**** Listed records

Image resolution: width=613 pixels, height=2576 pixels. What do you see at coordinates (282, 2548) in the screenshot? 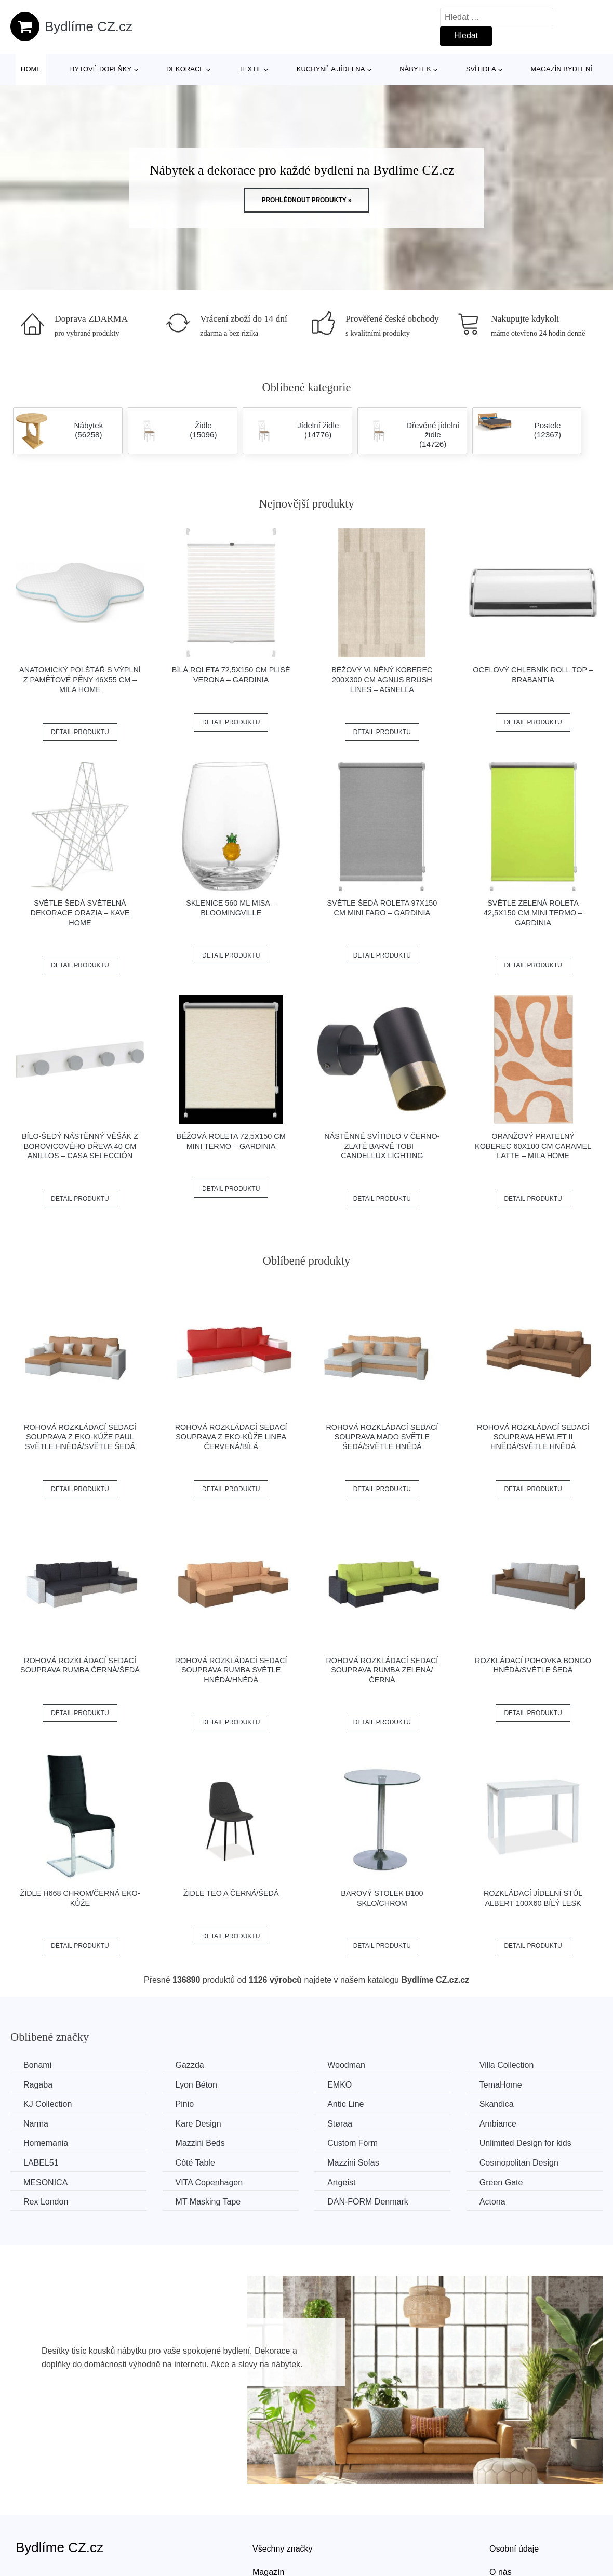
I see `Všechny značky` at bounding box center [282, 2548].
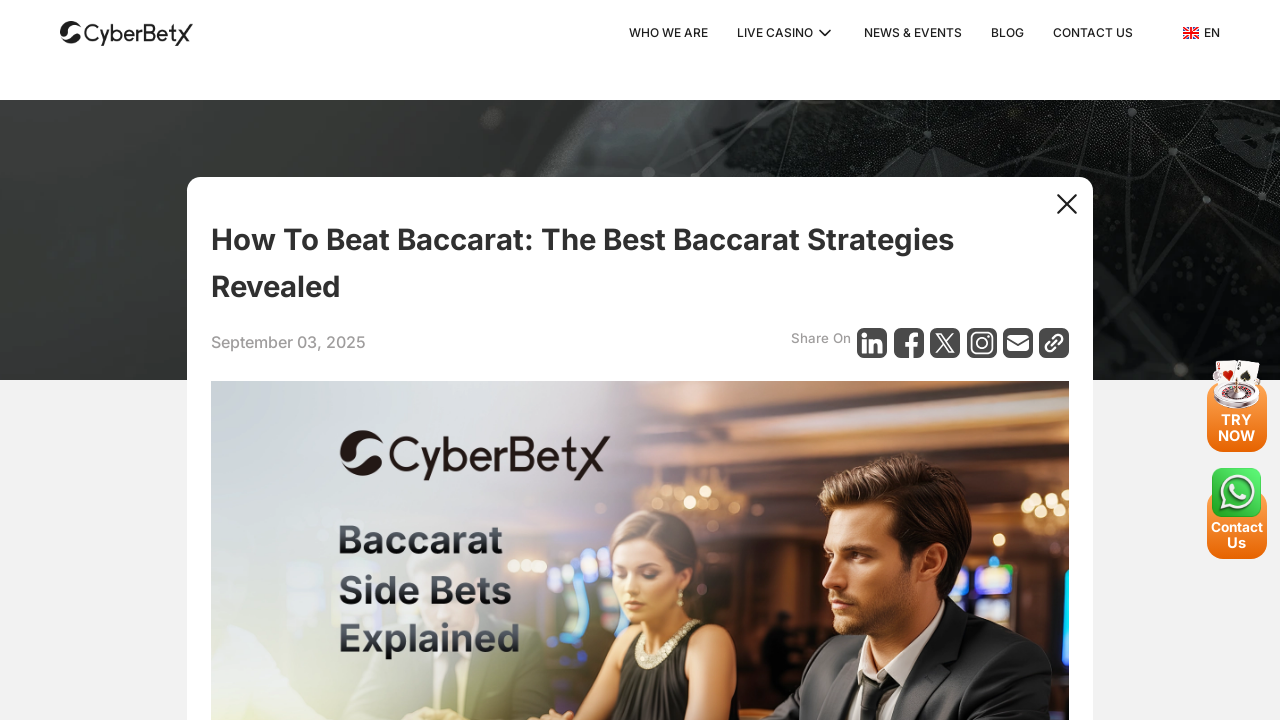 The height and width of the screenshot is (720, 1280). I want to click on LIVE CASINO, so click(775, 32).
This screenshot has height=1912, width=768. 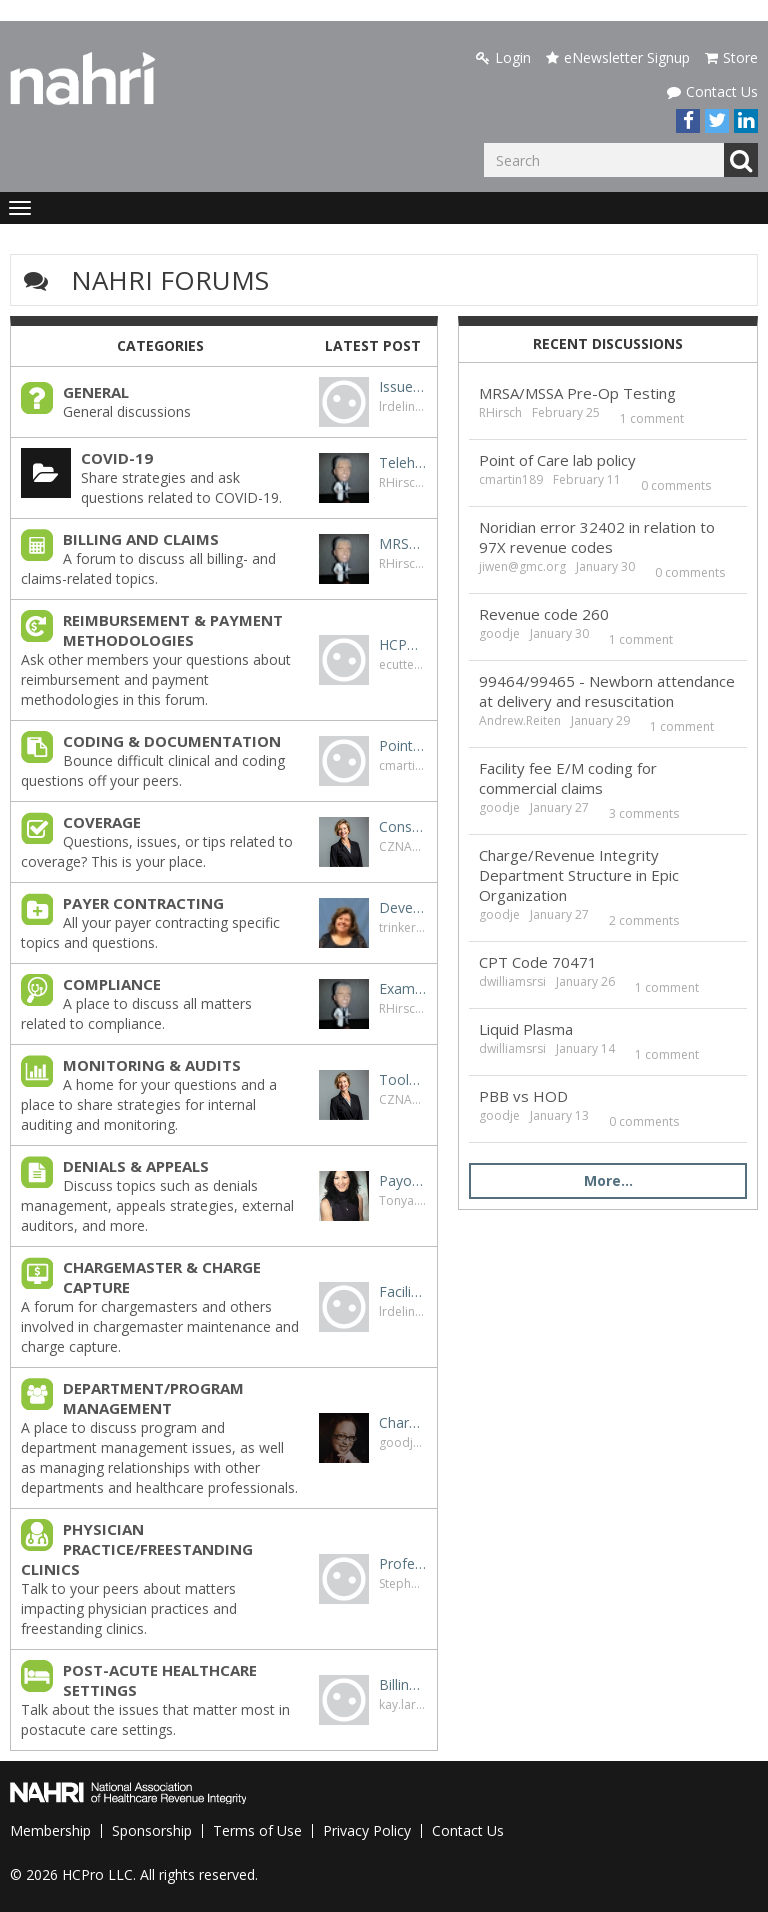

********
**** Listed records

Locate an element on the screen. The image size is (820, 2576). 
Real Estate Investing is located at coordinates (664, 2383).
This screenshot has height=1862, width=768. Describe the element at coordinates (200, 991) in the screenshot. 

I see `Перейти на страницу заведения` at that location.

********
**** Listed records

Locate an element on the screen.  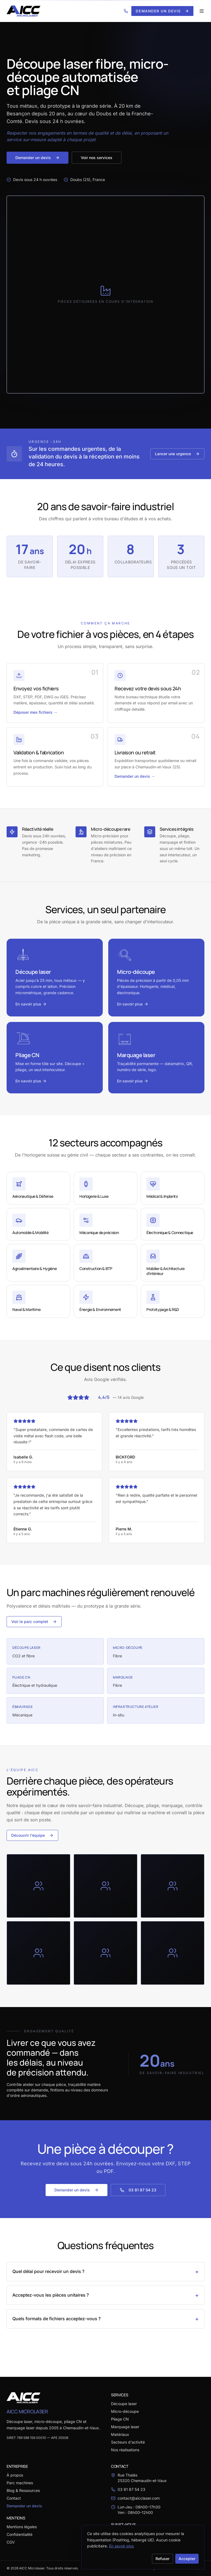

********

▶ **Brief**: Retype only the lines above from the one with "Image resolution: width=613" through the one with "This screenshot has height=1912, width=768.", exactly and with both ends. Images stay out.

▶ **Response to this exercise**:
Image resolution: width=613 pixels, height=2576 pixels. What do you see at coordinates (282, 2548) in the screenshot? 
I see `Všechny značky` at bounding box center [282, 2548].
 The height and width of the screenshot is (720, 1280). I want to click on LIVE CASINO, so click(775, 32).
This screenshot has height=1912, width=768. 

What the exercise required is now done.